Medo do Estado Islâmico, de Putin, do futuro... Esses sentimentos reforçam nacionalismos que fecham fronteiras e inspiram xenofobia. São ingredientes para o populismo. Em 2017, tudo isso será colocado à prova em cada eleição: Holanda, França, Alemanha e República Checa. Serão testes em doses homeopáticas. Cada pleito com capacidade de gerar ondas sísmicas a abalar ainda mais as estruturas políticas do já frágil continente.
A Europa estaria gestando seu próprio Trump? Ou melhor, cada nação – o que vale, a partir de agora, não parece ser uma política única do bloco, mas de cada país – estaria atrás de seu outsider?

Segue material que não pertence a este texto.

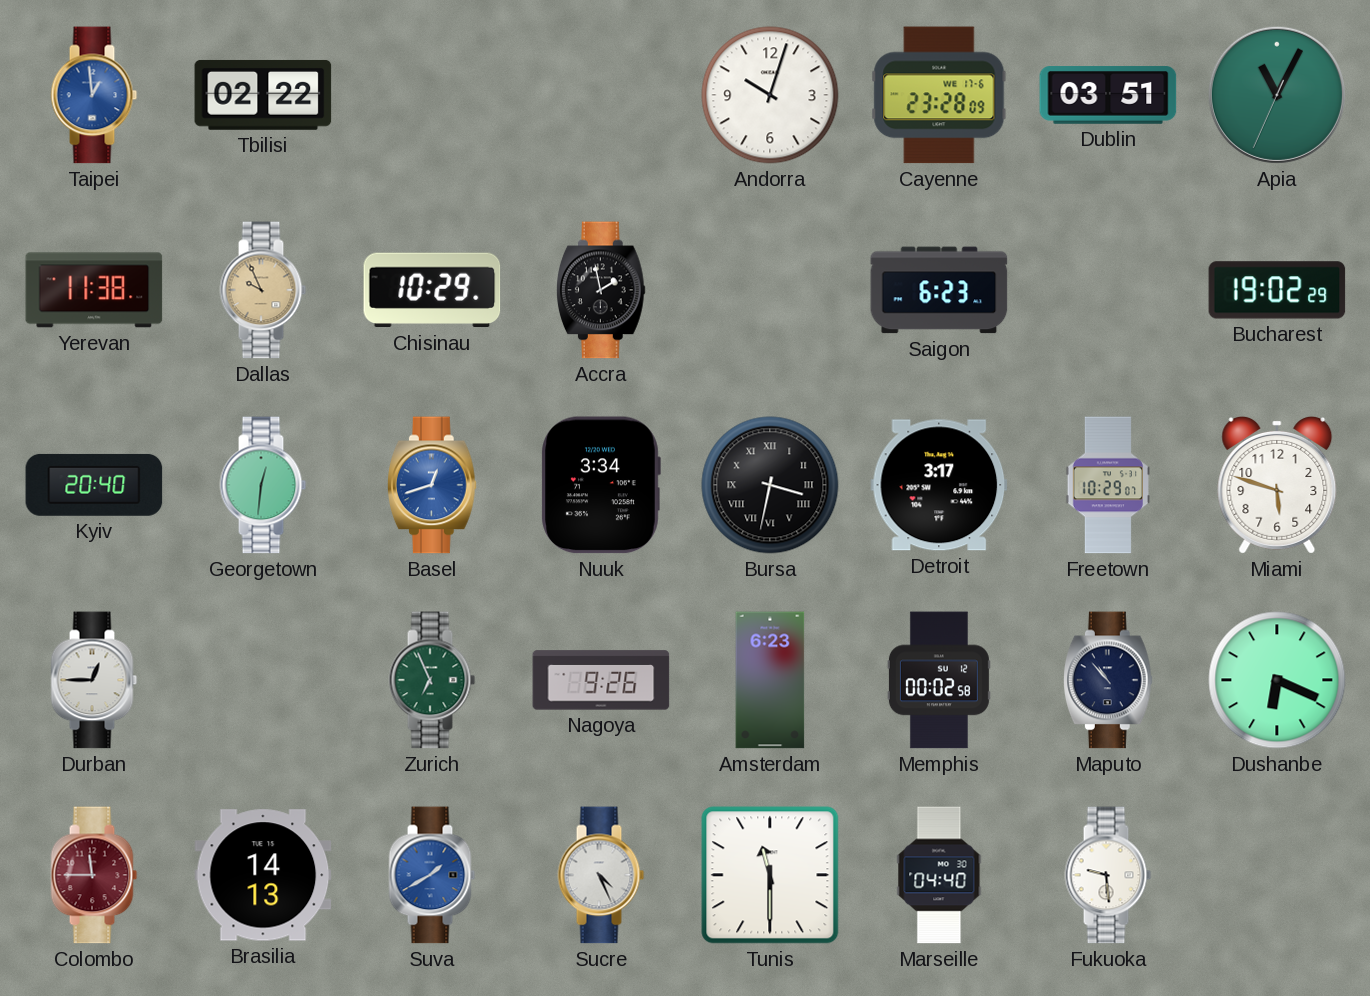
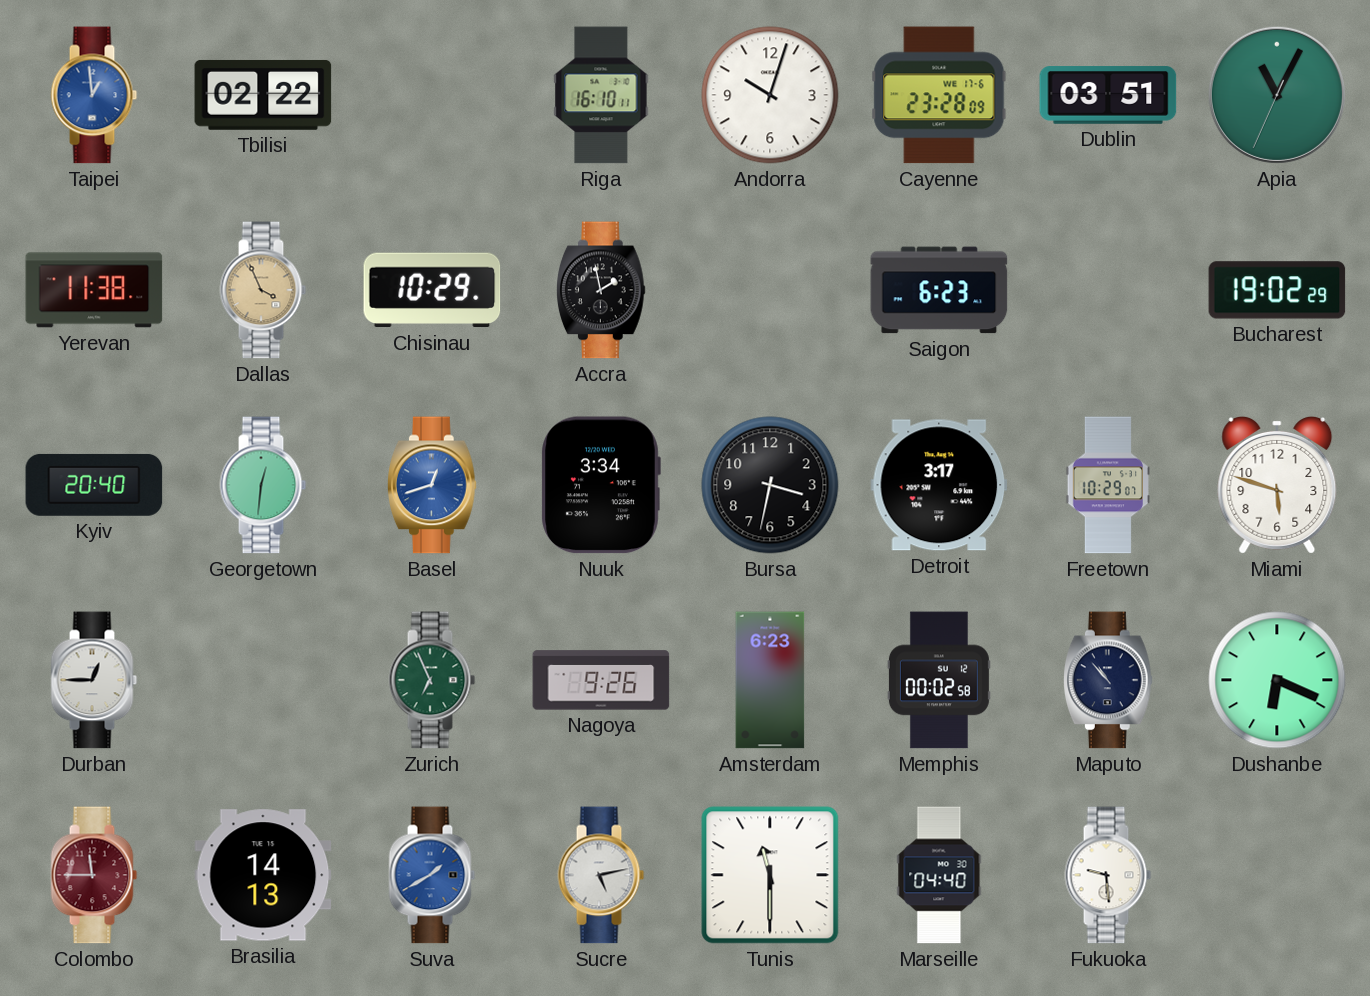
Riga: none -> 16:10
Dallas: 9:56 -> 3:56
Bursa numerals: Roman -> Arabic
Sucre: 4:26 -> 5:13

Há candidatos ao posto, embora nenhum com o mesmo dinheiro na conta e a exposição midiática do presidente eleito americano: na República Checa, que realiza eleições em outubro, Andrej Babis – cuja conta corrente é a que mais se aproxima de Trump –, já foi comparado ao ex-primeiro-ministro italiano Silvio Berlusconi e pode chegar a primeiro-ministro. Geert Wilders, na Holanda, e Marie Le Pen, na França, têm discursos semelhantes, com promessas de abandonar a UE. A locomotiva alemã, que parecia sólida ao rumar para o quarto mandato de Angela Merkel, pode sair dos trilhos com o atentado de dezembro. A extrema-direita, do partido Alternativa para a Alemanha (AfD), tem feito o possível para jogar a culpa pelo ataque na mulher que, em 2015, permitiu a entrada de 890 mil refugiados. Em tempos de pós-verdade, sabemos, a repetição de uma mentira em algum momento pode virar verdade.